We apparently have an answer.
The following ad was recently reprinted in the Los Angeles Times blog devoted to L.A. history, "The Daily Mirror":
It ran in the Times of Oct. 5, 1933, and it's promoting the Hollywood premiere of Mae West's new film, "I'm No Angel," and Grauman's Chinese theater on Hollywood Boulevard. And look who's going to be there (specifically, look fifth from the top in the right-hand column):
Yes, Lombard was among those scheduled to be there; I have no idea whether she actually showed up at the premiere. (Someone want to check the papers of that time to find out?) Then again, look at some of the other names listed, and misspelled -- "Katherine Hepburn" (OK, she had only been in films for a year and worked at another studio), "Lydi Roberti" (uh, that was "Lyda"), "Irene Dunn" (hey, where's the "e" in her surname?) and "Marian Hopkins" (poor Miriam...and she was a Paramount star, to boot!). Also note the advertised presence of "Alice In Wonderland" -- we presume that was Charlotte Henry in costume, as Paramount was promoting it as its upcoming holiday blockbuster.
It's certainly easy to understand why so many industry stars and executives, especially those at Paramount, flocked to this premiere. West (shown in a portrait taken by Eugene Robert Richee) had rescued Paramount from possible bankruptcy earlier in the year with the smash hit "She Does Him Wrong" (the premiere of which Lombard had attended, as verified in newsreel footage), and so the studio was pulling out all the stops for this followup.
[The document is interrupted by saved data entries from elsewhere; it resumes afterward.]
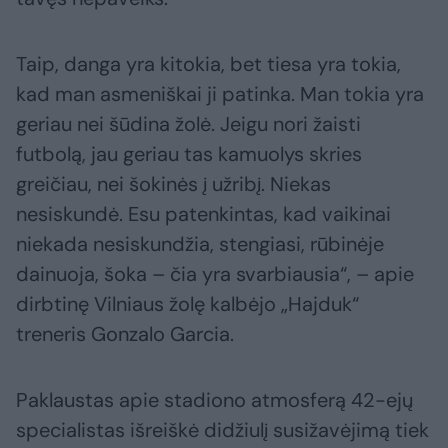
Taip, danga yra kitokia, bet tiesa yra tokia,
kad man asmeniškai ji patinka. Man tokia yra
geriau nei šūdina žolė. Jeigu nori žaisti
futbolą, jau geriau tas kamuolys skries
greičiau, nei šokinės į užribį. Niekas
nesiskundė. Esu patenkintas, kad vaikinai
niekada nesiskundžia, stengiasi, rūbinėje
dainuoja, šoka – čia yra svarbiausia“, – apie
dirbtinę Vilniaus žolę kalbėjo „Hajduk“
treneris Gonzalo Garcia.
Paklaustas apie stadiono atmosferą 42-ejų
specialistas išreiškė didžiulį susižavėjimą tiek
West's good-natured humor about sex, clever writing and musical ability (she had a real feel for the blues) endeared her to Depression audiences.
I'm sure Lombard knew West since both worked at Paramount, but just how well she knew her is uncertain; West had relatively little interaction with other actresses. I would care to guess Carole admired West's comedic approach to sex and her writing ability.
As it turned out, "I'm No Angel" was a big hit as well. Only the strict enforcement of the Production Code in mid-1934 was able to derail West's film career.